“Ah,” said Punch, “and I can’t understand plain Spanish. But I know what you mean, and I will try to eat.—’Tis good. Give us a bit more.”
For the next ten minutes or so the peasant-girl remained seated upon the bedside attending to the wounded boy, breaking off the softer portions of the cake, soaking them in the warm milk, and placing them to the sufferer’s lips, and more than once handing portions of the cake to Pen and giving him the clean wood vessel so that he might drink, while the sun lit up the interior of the hut and lent a peculiar brightness to the intently gazing eyes of its three occupants, till the rustic breakfast came to an end, this being when Punch kept his lips closed, gazed up straight in the girl’s face, and smiled and shook his head.
“Good!” said the girl in her native tongue, and she nodded and laughed in satisfaction before playfully making believe to close the boy’s eyes, and ending by keeping her hand across the lids so that he might understand that he was now to sleep.

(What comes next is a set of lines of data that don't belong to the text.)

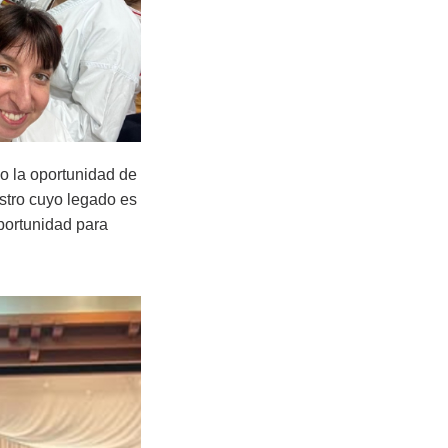
vo la oportunidad de
stro cuyo legado es
portunidad para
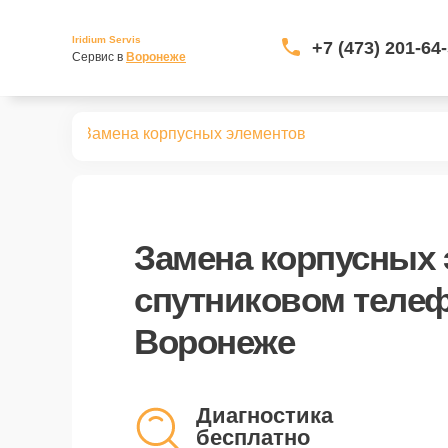
Iridium Servis
+7 (473) 201-64
Сервис в 
Воронеже
телефонов
Замена корпусных элементов
Замена корпусных 
спутниковом телефо
Воронеже
Диагностика
бесплатно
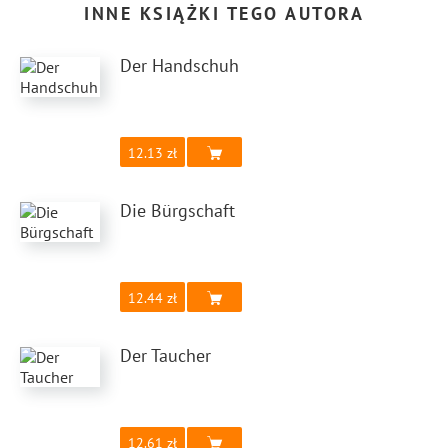
INNE KSIĄŻKI TEGO AUTORA
Der Handschuh
12.13
Die Bürgschaft
12.44
Der Taucher
12.61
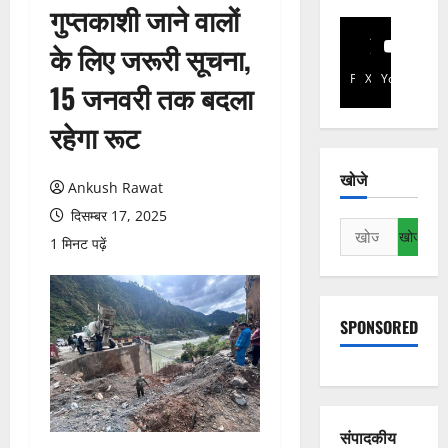
गुप्तकाशी जाने वालों
के लिए जरूरी सूचना,
Facebook
X
YouTube
15 जनवरी तक बदला
रहेगा रूट
खोजे
Ankush Rawat
दिसम्बर 17, 2025
निम्न
1 मिनट पढ़ें
को
खोजें:
SPONSORED
संपादकीय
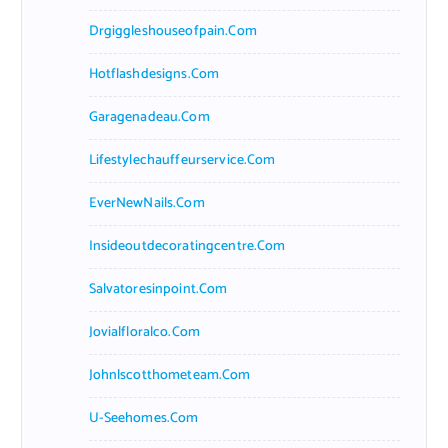
Drgiggleshouseofpain.com
Hotflashdesigns.com
Garagenadeau.com
Lifestylechauffeurservice.com
EverNewNails.com
Insideoutdecoratingcentre.com
Salvatoresinpoint.com
Jovialfloralco.com
Johnlscotthometeam.com
U-Seehomes.com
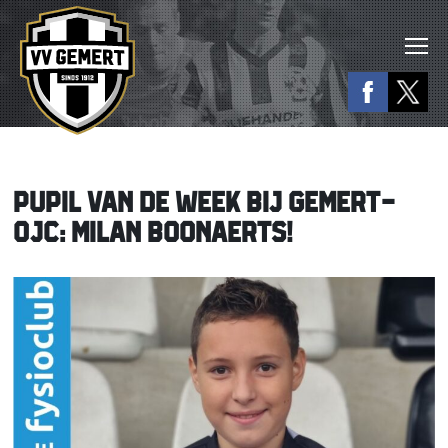
PUPIL VAN DE WEEK BIJ GEMERT-
OJC: MILAN BOONAERTS!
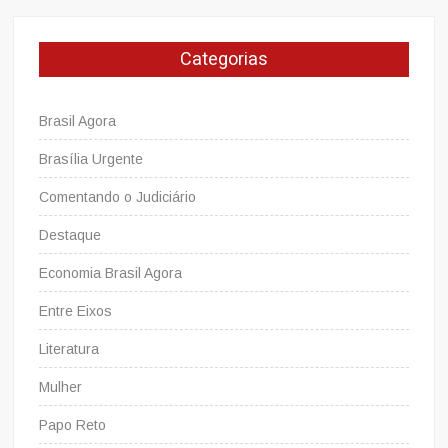
contra
o
Categorias
usuário
dos
transportes.
Brasil Agora
Brasília Urgente
Comentando o Judiciário
Destaque
Economia Brasil Agora
Entre Eixos
Literatura
Mulher
Papo Reto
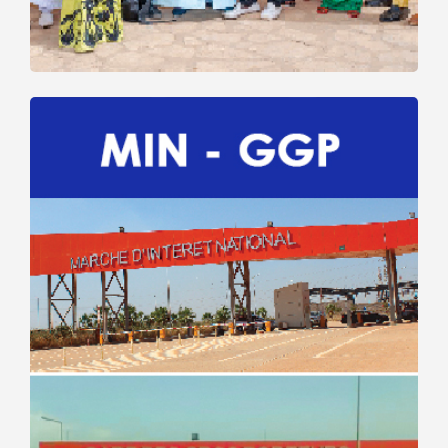
Marché
d’Intérêt
National –
SEMIG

To this Punch responded by taking the girl’s hand in his and holding it for a few moments against his cheek before it was withdrawn, when the poor wounded lad turned his face away so that no one should see that a weak tear was stealing down his sun-browned cheek.
But the girl saw it, and her own eyes were wet as she turned quickly to Pen, pointed to the bread and milk, signed to him that he should go on eating, and then hurried out into the bright sunshine, Pen following, to see that she was making straight for the waterfall.

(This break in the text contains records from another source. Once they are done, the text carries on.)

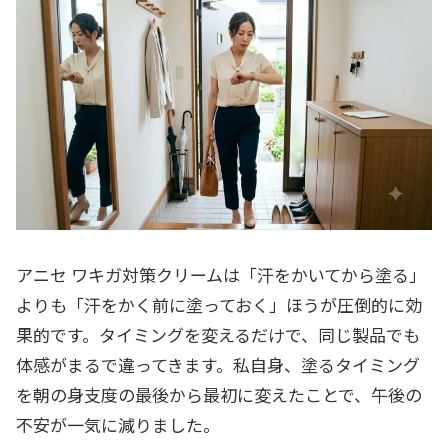
アニセ ワキガ対策クリームは「汗をかいてから塗る」
よりも「汗をかく前に塗っておく」ほうが圧倒的に効
果的です。タイミングを変えるだけで、同じ製品でも
体感がまるで違ってきます。私自身、塗るタイミング
を朝の身支度の最後から最初に変えたことで、午後の
不安が一気に減りました。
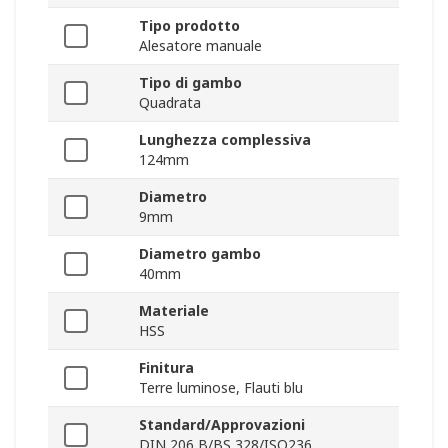
Tipo prodotto
Alesatore manuale
Tipo di gambo
Quadrata
Lunghezza complessiva
124mm
Diametro
9mm
Diametro gambo
40mm
Materiale
HSS
Finitura
Terre luminose, Flauti blu
Standard/Approvazioni
DIN 206 B/BS 328/ISO236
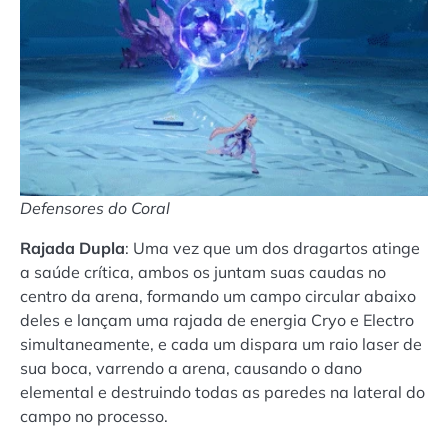
Defensores do Coral
Rajada Dupla
: Uma vez que um dos dragartos atinge
a saúde crítica, ambos os juntam suas caudas no
centro da arena, formando um campo circular abaixo
deles e lançam uma rajada de energia Cryo e Electro
simultaneamente, e cada um dispara um raio laser de
sua boca, varrendo a arena, causando o dano
elemental e destruindo todas as paredes na lateral do
campo no processo.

The next minute she had disappeared amongst the trees.
“Well, Punch,” cried Pen, as he stepped back to the hut, “feel better for your breakfast?”
“Better? Yes, of course. But I say, she didn’t see me snivelling, did she?”
“Yes, I think so; and it made her snivel too, as you call it. Of course she was sorry to see you so weak and bad.”
“Ah!” said Punch, after a few moments’ silence, during which he had lain with his eyes shut.